## EXERCISE DIRECTIONS
Searching the material below, find each line that includes the word "mouth", and copy it.

## AVAILABLE DATA
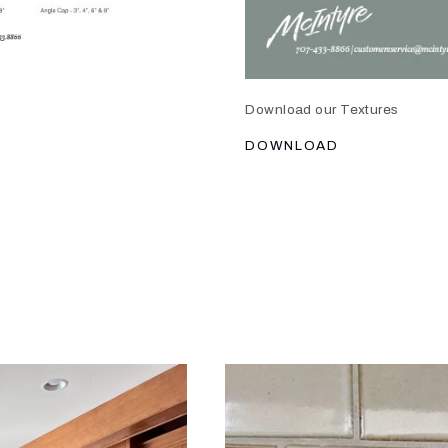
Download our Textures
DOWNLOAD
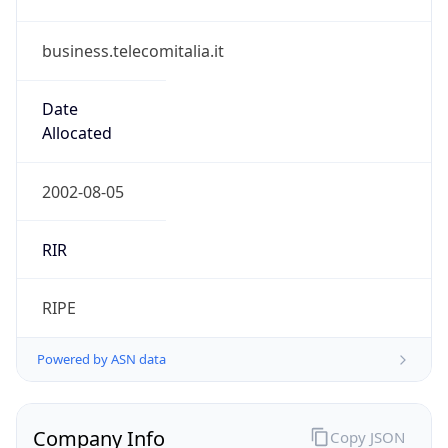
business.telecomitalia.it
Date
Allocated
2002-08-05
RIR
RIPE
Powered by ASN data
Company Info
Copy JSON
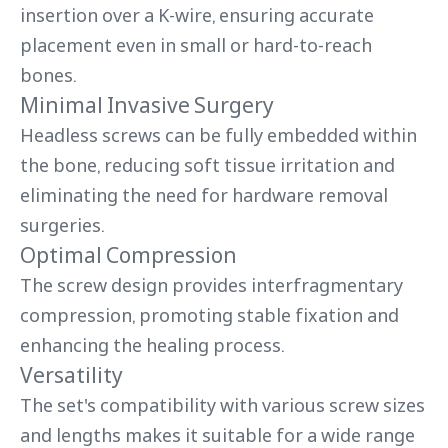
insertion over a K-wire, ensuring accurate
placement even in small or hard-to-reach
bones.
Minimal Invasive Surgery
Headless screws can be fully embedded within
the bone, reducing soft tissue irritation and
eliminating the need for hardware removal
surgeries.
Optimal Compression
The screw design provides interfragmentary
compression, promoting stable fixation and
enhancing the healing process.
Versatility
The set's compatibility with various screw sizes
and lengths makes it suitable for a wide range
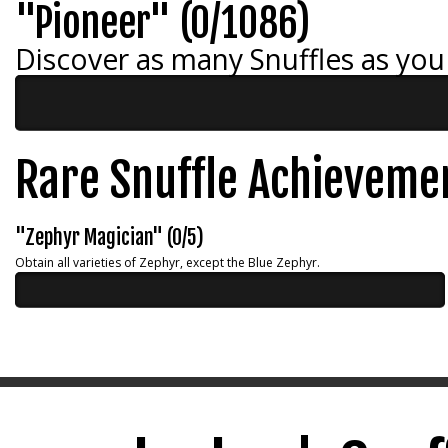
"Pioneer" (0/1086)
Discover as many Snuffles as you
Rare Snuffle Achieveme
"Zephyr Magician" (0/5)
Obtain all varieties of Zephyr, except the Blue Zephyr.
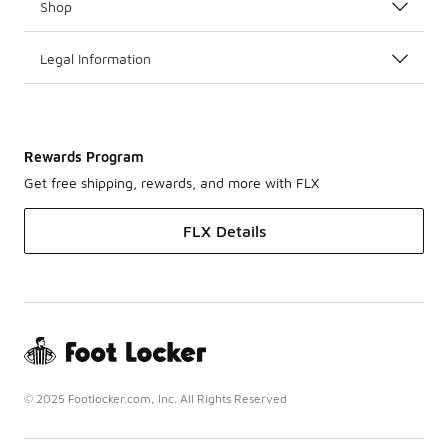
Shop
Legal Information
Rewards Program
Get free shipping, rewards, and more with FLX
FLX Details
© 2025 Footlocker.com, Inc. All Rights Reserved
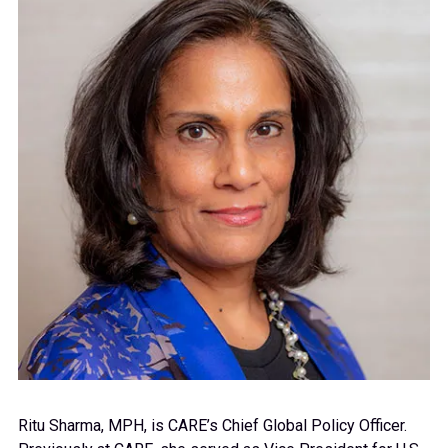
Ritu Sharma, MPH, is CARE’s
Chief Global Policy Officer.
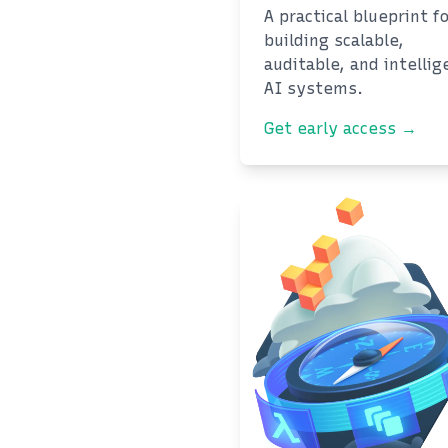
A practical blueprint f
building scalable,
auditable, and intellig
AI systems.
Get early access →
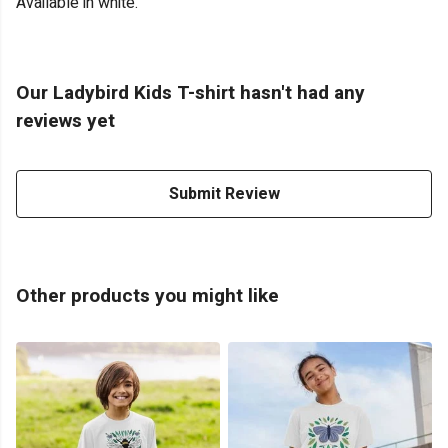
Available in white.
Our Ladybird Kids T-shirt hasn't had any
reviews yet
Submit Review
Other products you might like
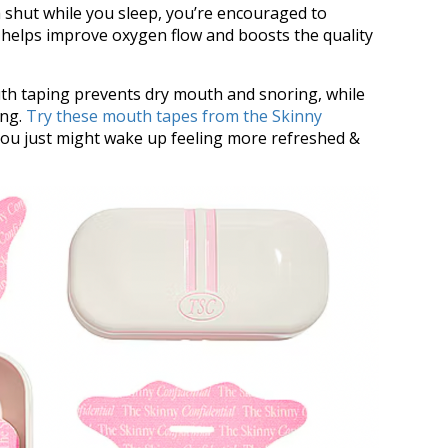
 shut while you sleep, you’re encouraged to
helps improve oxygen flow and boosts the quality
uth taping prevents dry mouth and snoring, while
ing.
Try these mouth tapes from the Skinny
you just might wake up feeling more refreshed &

## SOLUTION TO THIS EXERCISE
uth taping prevents dry mouth and snoring, while
Try these mouth tapes from the Skinny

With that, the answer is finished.